交渉の際に「絶対にこれだけは譲れない」というこだわりを持って臨むことは多いかと思います。しかし、無料メルマガ『弁護士谷原誠の【仕事の流儀】』では、その「メンツ」によって不利な条件に追い込まれることの危険性を指摘するとともに、メンツを捨てて利を取ったアメリカの鉄鋼王・カーネギーのエピソードを紹介しています。

メンツをとるか、利をとるか?

こんにちは。弁護士の谷原誠です。

交渉では、金銭や納期等をはじめ、さまざまな条件で駆け引きが行われます。その諸条件について、双方がいかに歩み寄りできるかによって合意できるか否かが決まります。

条件となるのは金銭等のように、数字で計算可能なものだけではありません。中でも、意外と大きいものに「メンツ」があります。メンツは、代理人として交渉実務に当たる弁護士にとって難問のひとつ。メンツは当事者の感情から発するものであり、第三者にはわかりにくいからです。

私たちの仕事は、依頼人の利益が最大になるような条件を引き出すことなのですが、思ってもみなかったところで

「それではメンツが立たない」
「この条件だけは何があっても譲れない」

依頼者のこだわりが入ります。いくら「こうしたほうが得ですよ」と説明しても納得してもらえないことがあり、私たちは苦悩することになるのです。

さて、交渉におけるメンツについて思い出すのが「鉄鋼王」と称され、米国の実業家、慈善事業化としてもその名を遺す、アンドリュー・カーネギーのエピソードです。

カーネギーの会社は、ある地域で、鉄道車両の売り込みを行っていました。ライバルとなったのは、こちらも大物実業家のジョージ・プルマンの経営する会社。激しい価格競争によるシェア争いを繰り広げ、消耗戦の様相を呈していました。

そこでカーネギーは、プルマンの会社と合併し、新会社を設立することを思いつきます。そうすれば、企業間の激しいシェア争いを避けることができます。かくしてカーネギーとプルマンは、合併に向けた交渉の席に着きました。

このとき、プルマンも合併には反対ではありませんでした。しかし、彼には気がかりな点が一つありました。それは金銭面の問題ではなく、新会社の「社名」が何になるかでした。そのことを見抜いたカーネギーは、プルマンから、

「ところで、社名ですが…」

と切り出されたとき、すぐさま「プルマン・パレス車両会社にしましょう」と提案します。そこから交渉はトントン拍子に進み、合併が実現。新会社は大きなシェアを取り、カーネギーは巨大な利益を得ることになりました。
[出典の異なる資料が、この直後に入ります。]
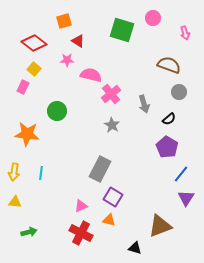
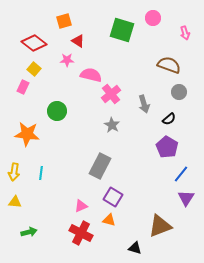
gray rectangle: moved 3 px up
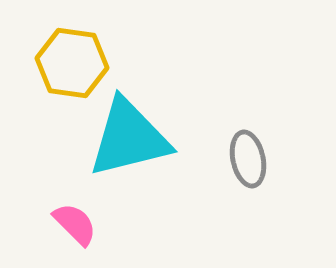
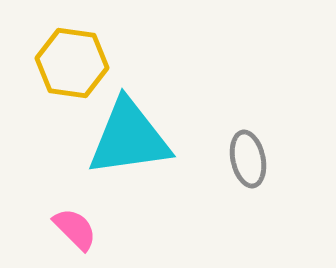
cyan triangle: rotated 6 degrees clockwise
pink semicircle: moved 5 px down
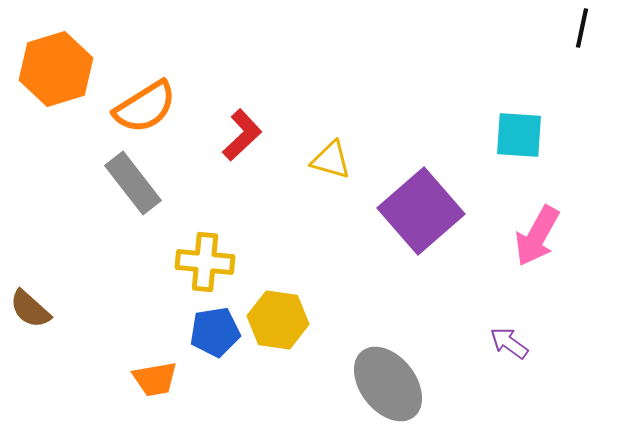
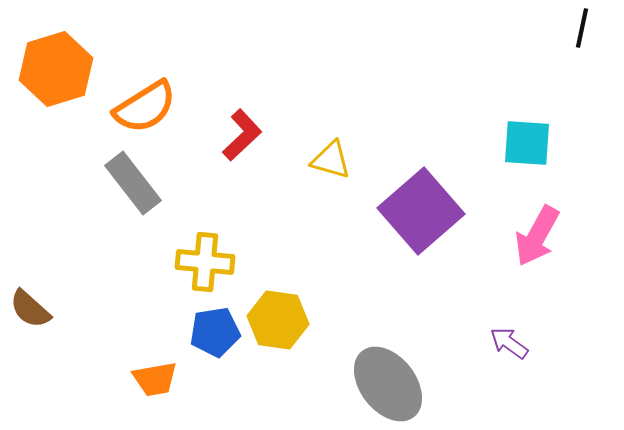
cyan square: moved 8 px right, 8 px down
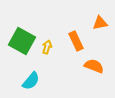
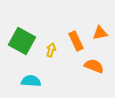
orange triangle: moved 10 px down
yellow arrow: moved 4 px right, 3 px down
cyan semicircle: rotated 126 degrees counterclockwise
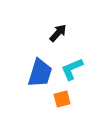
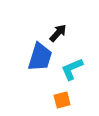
blue trapezoid: moved 16 px up
orange square: moved 1 px down
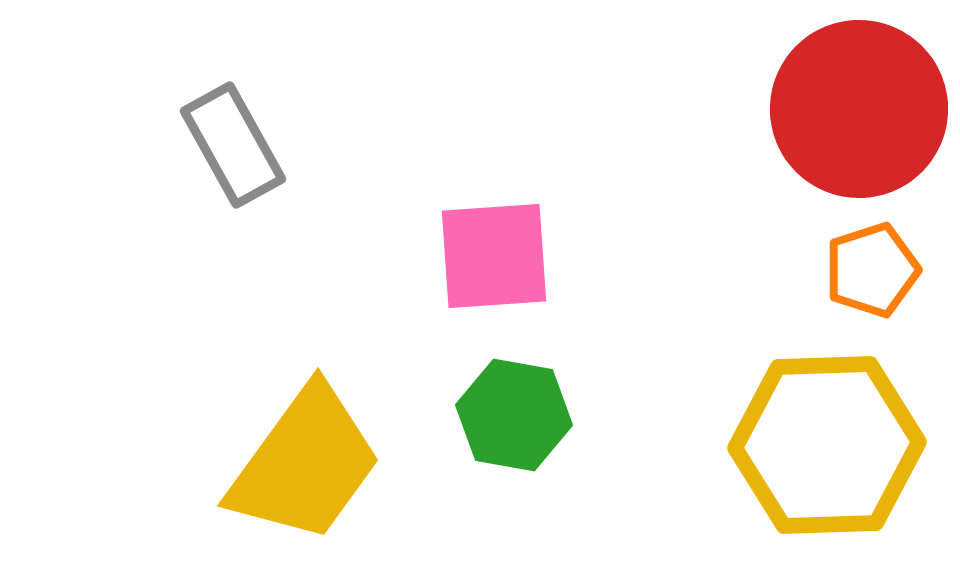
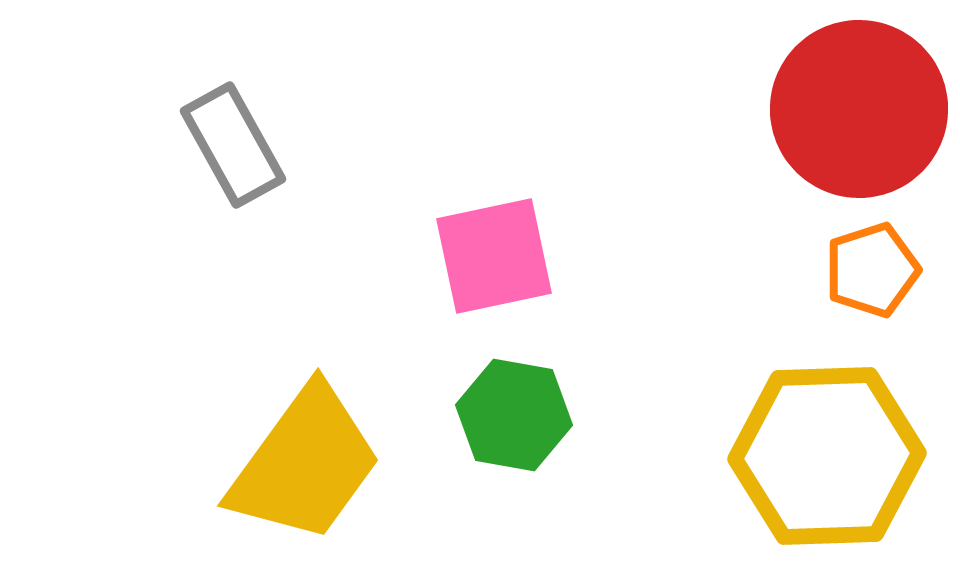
pink square: rotated 8 degrees counterclockwise
yellow hexagon: moved 11 px down
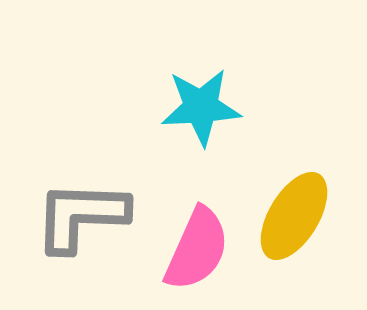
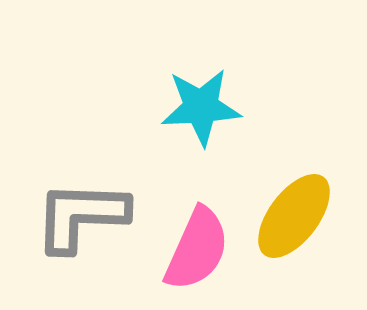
yellow ellipse: rotated 6 degrees clockwise
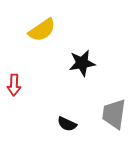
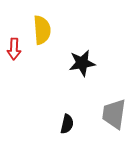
yellow semicircle: rotated 60 degrees counterclockwise
red arrow: moved 36 px up
black semicircle: rotated 102 degrees counterclockwise
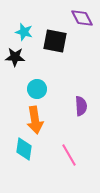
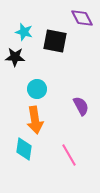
purple semicircle: rotated 24 degrees counterclockwise
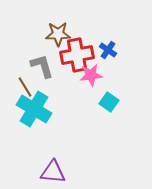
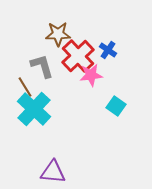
red cross: moved 1 px right, 1 px down; rotated 32 degrees counterclockwise
cyan square: moved 7 px right, 4 px down
cyan cross: rotated 12 degrees clockwise
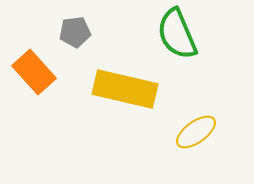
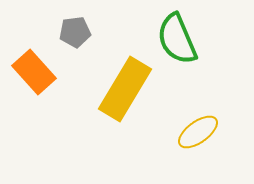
green semicircle: moved 5 px down
yellow rectangle: rotated 72 degrees counterclockwise
yellow ellipse: moved 2 px right
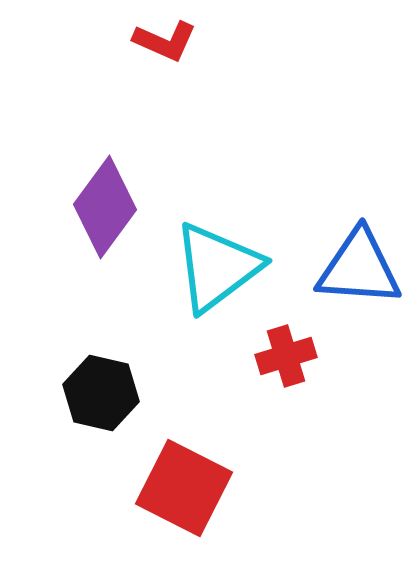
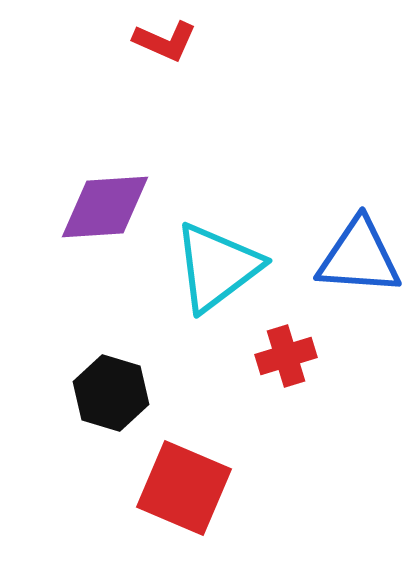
purple diamond: rotated 50 degrees clockwise
blue triangle: moved 11 px up
black hexagon: moved 10 px right; rotated 4 degrees clockwise
red square: rotated 4 degrees counterclockwise
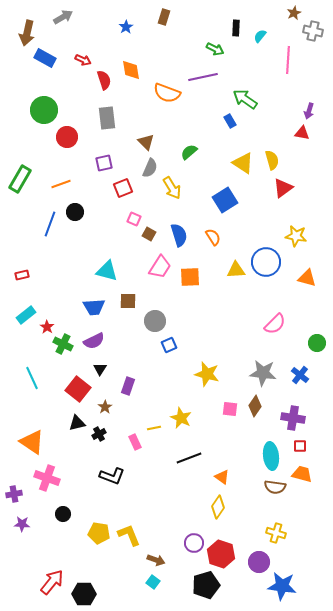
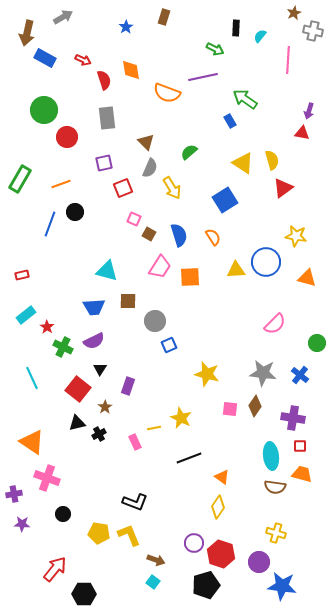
green cross at (63, 344): moved 3 px down
black L-shape at (112, 476): moved 23 px right, 26 px down
red arrow at (52, 582): moved 3 px right, 13 px up
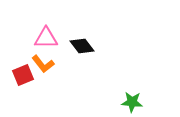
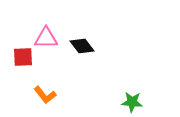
orange L-shape: moved 2 px right, 31 px down
red square: moved 18 px up; rotated 20 degrees clockwise
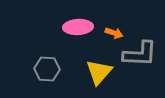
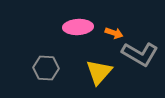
gray L-shape: rotated 27 degrees clockwise
gray hexagon: moved 1 px left, 1 px up
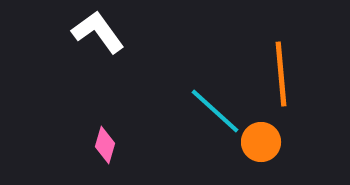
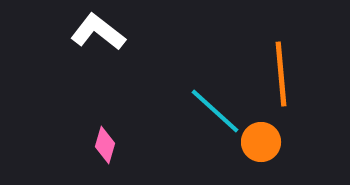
white L-shape: rotated 16 degrees counterclockwise
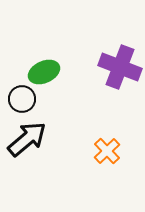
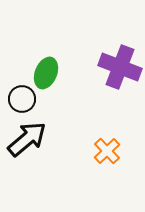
green ellipse: moved 2 px right, 1 px down; rotated 44 degrees counterclockwise
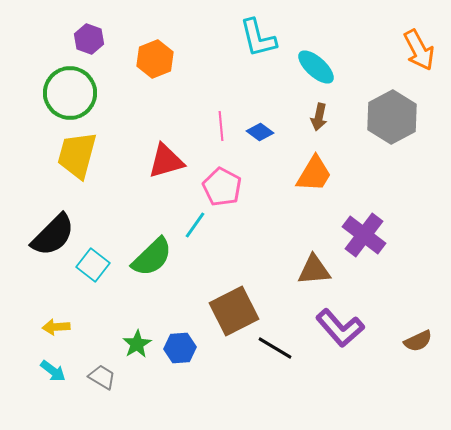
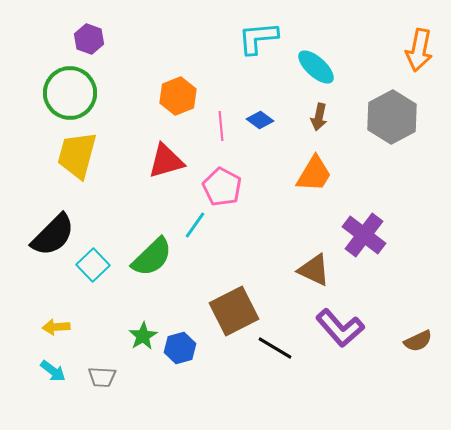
cyan L-shape: rotated 99 degrees clockwise
orange arrow: rotated 39 degrees clockwise
orange hexagon: moved 23 px right, 37 px down
blue diamond: moved 12 px up
cyan square: rotated 8 degrees clockwise
brown triangle: rotated 30 degrees clockwise
green star: moved 6 px right, 8 px up
blue hexagon: rotated 12 degrees counterclockwise
gray trapezoid: rotated 152 degrees clockwise
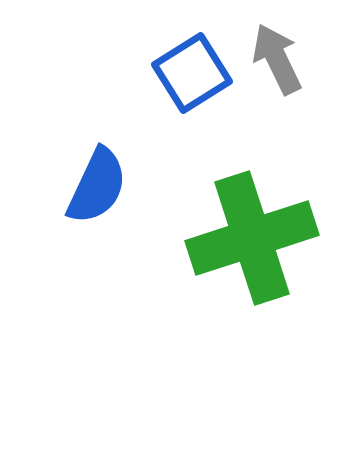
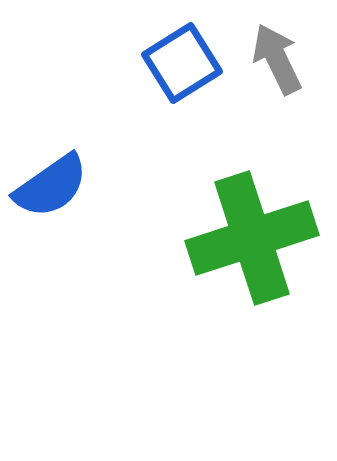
blue square: moved 10 px left, 10 px up
blue semicircle: moved 46 px left; rotated 30 degrees clockwise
このようにメンツの問題は、交渉において非常に重要な要素となります。カーネギーは、相手の心理を読み、相手のメンツを立てることで実利を取り、自分が思う通りの結果を得ました。逆に、交渉でメンツにこだわることにより、ほかの条件をすべて丸呑みしなくてはならなくなることもあります。

私は、メンツやプライドを大切にすることを否定するわけではありません。ただし、交渉において絶対に譲れないメンツの問題がある場合、それが不利な材料になる可能性が高いことはあらかじめ覚悟しておかなければなりません。

交渉前には、そのメンツがどれほど重要なもので、代わりに飲まされる可能性のある不利な条件に、どこまで譲歩できるのか、ということをあらかじめ検討しておく必要があります。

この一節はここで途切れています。